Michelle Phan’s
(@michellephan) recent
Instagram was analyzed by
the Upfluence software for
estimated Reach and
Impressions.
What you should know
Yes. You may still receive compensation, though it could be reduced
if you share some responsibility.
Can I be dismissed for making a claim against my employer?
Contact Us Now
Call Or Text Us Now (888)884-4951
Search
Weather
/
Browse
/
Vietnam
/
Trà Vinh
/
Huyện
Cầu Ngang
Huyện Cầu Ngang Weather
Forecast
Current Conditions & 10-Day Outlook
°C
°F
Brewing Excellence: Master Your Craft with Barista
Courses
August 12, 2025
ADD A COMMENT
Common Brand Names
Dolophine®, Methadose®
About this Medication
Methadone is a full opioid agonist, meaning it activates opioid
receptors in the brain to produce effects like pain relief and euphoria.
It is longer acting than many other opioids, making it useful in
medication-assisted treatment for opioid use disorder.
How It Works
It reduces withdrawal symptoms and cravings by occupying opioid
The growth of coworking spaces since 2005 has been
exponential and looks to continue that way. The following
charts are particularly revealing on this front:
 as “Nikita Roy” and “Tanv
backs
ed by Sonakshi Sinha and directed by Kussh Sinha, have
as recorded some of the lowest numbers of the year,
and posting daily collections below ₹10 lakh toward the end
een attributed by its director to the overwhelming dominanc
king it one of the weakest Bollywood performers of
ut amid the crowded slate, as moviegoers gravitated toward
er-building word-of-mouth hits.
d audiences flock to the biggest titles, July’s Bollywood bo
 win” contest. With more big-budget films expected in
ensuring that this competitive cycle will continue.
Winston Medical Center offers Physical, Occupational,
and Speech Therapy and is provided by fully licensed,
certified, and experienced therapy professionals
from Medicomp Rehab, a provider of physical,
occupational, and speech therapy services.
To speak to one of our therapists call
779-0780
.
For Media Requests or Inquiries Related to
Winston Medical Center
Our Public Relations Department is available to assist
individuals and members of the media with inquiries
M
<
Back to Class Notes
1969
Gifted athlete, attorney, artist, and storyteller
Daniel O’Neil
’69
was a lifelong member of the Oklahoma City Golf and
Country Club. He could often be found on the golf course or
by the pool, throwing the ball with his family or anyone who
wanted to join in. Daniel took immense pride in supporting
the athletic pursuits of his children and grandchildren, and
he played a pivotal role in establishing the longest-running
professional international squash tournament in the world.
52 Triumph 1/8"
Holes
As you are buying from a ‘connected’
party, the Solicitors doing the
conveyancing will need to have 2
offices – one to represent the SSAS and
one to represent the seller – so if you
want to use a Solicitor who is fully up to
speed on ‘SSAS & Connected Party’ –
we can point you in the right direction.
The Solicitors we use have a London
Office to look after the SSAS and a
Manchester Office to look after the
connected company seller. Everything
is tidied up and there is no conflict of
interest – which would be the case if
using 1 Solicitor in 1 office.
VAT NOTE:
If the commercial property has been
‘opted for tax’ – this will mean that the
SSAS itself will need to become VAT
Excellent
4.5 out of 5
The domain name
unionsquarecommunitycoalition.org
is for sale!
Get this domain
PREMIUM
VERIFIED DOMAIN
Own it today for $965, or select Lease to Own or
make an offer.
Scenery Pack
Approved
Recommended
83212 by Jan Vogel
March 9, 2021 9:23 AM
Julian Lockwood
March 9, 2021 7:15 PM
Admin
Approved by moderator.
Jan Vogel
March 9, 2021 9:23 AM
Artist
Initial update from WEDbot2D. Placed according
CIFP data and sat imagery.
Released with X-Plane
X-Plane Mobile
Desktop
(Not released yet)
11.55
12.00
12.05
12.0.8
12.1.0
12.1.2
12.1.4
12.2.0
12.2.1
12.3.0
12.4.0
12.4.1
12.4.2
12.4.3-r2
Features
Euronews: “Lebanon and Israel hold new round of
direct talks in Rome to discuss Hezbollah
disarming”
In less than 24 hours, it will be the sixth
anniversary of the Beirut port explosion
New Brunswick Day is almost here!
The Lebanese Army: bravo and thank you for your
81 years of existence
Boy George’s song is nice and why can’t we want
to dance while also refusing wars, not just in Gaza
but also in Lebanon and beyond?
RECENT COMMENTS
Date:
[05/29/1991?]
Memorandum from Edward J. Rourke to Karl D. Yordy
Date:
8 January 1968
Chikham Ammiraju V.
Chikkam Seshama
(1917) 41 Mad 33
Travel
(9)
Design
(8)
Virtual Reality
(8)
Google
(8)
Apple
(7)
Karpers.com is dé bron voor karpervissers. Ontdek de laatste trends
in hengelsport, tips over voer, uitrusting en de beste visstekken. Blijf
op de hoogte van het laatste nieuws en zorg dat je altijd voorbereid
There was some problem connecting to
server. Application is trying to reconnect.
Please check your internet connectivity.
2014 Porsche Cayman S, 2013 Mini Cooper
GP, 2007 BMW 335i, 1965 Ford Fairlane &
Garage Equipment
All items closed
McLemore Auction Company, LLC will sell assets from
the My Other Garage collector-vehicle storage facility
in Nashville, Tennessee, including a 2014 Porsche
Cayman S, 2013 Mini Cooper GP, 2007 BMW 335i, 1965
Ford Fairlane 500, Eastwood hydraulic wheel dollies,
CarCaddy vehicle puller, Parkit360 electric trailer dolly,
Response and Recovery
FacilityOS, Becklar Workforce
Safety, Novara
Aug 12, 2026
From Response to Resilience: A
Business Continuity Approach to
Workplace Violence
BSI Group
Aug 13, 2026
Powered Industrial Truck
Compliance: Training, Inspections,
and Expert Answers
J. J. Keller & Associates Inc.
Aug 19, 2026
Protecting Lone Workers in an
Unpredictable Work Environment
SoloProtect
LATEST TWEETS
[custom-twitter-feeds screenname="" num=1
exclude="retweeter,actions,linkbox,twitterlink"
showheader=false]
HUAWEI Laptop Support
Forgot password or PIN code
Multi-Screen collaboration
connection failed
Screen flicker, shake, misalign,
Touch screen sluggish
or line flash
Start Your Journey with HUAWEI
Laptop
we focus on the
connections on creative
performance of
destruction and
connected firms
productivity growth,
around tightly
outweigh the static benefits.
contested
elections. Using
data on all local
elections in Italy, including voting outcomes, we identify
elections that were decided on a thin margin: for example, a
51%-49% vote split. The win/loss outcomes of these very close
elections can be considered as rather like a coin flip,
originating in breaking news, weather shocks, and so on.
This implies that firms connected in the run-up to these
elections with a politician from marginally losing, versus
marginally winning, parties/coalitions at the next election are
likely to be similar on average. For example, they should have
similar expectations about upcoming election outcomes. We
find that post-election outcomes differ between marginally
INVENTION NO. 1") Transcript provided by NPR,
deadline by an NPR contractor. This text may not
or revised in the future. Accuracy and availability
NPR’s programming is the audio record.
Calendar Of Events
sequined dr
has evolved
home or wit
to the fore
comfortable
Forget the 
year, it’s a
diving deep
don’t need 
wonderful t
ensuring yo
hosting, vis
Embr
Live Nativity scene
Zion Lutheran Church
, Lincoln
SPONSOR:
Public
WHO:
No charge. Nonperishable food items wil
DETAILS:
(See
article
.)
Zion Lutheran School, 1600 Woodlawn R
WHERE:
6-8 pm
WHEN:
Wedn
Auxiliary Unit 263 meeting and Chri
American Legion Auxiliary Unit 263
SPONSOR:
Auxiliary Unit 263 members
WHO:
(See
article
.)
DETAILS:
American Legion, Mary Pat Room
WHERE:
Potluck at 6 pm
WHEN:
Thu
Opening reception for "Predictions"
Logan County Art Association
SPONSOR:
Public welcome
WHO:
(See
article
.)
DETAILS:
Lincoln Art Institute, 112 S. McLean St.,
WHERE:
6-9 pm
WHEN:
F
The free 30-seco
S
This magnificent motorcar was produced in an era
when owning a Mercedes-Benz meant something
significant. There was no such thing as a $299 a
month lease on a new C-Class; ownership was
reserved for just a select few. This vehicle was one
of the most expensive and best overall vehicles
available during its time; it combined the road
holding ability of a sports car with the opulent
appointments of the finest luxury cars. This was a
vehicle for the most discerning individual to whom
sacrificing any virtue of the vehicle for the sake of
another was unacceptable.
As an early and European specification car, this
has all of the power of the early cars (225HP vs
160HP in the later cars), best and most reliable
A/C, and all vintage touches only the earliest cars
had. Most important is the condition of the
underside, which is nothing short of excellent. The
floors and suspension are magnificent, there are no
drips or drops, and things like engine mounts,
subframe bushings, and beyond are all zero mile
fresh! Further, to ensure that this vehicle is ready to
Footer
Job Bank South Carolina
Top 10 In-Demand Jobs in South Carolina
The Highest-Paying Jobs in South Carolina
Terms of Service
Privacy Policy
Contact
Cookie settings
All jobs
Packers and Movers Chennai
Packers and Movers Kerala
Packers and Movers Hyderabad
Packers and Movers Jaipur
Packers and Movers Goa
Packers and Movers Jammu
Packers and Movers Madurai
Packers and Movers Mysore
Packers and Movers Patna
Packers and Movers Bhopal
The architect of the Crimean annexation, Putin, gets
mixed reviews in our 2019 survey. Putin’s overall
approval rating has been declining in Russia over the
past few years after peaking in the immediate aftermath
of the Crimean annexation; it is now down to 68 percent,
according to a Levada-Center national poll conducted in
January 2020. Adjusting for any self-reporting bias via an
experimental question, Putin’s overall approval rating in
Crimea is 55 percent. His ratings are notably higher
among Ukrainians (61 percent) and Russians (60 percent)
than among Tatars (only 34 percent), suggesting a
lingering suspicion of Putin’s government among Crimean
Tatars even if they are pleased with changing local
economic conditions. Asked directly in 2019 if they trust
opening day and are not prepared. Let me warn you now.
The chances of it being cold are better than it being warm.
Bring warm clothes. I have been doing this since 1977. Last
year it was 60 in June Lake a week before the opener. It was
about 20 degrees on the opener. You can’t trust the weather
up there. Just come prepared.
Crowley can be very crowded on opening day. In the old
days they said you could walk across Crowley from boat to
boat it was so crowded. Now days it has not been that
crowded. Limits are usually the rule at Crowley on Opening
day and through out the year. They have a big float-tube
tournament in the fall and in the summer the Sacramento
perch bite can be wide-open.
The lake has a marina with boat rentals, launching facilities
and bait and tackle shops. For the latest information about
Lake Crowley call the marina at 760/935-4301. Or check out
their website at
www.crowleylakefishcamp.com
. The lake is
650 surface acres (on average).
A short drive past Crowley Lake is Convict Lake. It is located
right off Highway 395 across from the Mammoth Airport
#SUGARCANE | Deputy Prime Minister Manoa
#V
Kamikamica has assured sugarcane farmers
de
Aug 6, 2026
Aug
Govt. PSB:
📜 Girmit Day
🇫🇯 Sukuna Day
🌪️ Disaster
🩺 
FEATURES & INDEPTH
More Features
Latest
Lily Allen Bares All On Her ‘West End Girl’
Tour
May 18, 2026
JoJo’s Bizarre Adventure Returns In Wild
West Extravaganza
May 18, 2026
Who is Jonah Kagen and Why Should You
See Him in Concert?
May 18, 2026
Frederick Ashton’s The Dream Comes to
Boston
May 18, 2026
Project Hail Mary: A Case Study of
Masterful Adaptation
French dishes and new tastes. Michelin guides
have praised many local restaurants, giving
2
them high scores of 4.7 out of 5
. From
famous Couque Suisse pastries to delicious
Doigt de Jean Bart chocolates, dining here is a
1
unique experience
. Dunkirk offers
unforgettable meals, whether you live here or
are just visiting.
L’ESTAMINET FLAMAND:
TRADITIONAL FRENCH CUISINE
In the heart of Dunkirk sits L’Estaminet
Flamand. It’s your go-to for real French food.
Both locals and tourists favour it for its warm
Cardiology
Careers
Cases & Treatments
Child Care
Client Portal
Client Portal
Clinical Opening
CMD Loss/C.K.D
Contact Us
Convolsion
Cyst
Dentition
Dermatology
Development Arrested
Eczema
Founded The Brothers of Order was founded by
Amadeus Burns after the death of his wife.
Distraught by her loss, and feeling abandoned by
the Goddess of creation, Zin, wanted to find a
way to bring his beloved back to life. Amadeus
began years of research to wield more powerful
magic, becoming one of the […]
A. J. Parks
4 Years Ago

▶ **EXERCISE DETAILS**
Which of the lines above hold the string "similar"? Pick each of them out.

▶ **RESULT FOR THIS TASK**
likely to be similar on average. For example, they should have
similar expectations about upcoming election outcomes. We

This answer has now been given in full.